As you write out the lines from the one containing "Pengertian dan Manfaatnya" through the last line of the records, keep them exact and leave out pictures.

:::

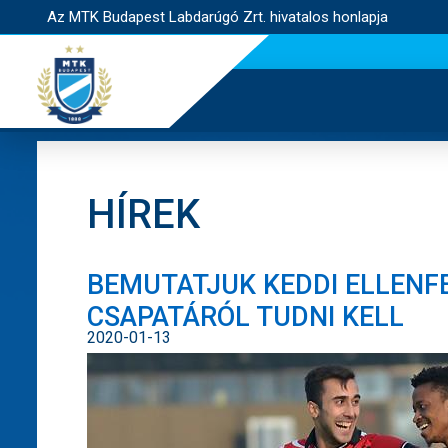
Az MTK Budapest Labdarúgó Zrt. hivatalos honlapja
HÍREK
BEMUTATJUK KEDDI ELLENFE
CSAPATÁRÓL TUDNI KELL
2020-01-13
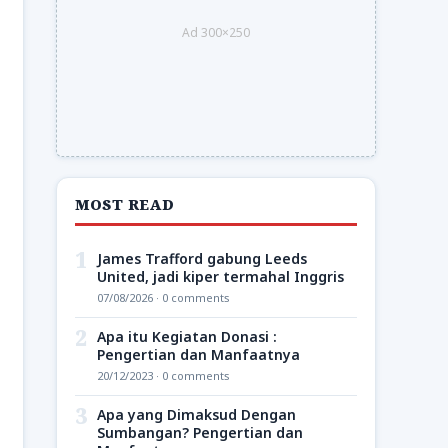
Ad 300×250
MOST READ
1
James Trafford gabung Leeds
United, jadi kiper termahal Inggris
07/08/2026 · 0 comments
2
Apa itu Kegiatan Donasi :
Pengertian dan Manfaatnya
20/12/2023 · 0 comments
3
Apa yang Dimaksud Dengan
Sumbangan? Pengertian dan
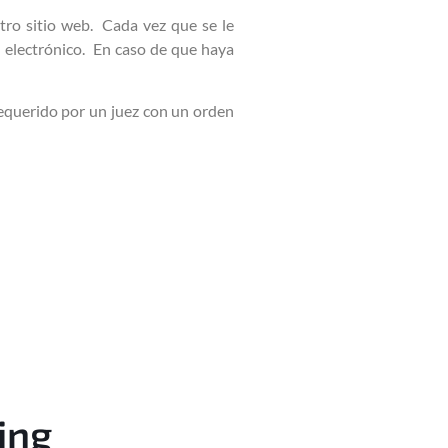
tro sitio web. Cada vez que se le
o electrónico. En caso de que haya
requerido por un juez con un orden
ing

:::

■ **YOUR RESPONSE**
Pengertian dan Manfaatnya
20/12/2023 · 0 comments
3
Apa yang Dimaksud Dengan
Sumbangan? Pengertian dan
tro sitio web. Cada vez que se le
o electrónico. En caso de que haya
requerido por un juez con un orden
ing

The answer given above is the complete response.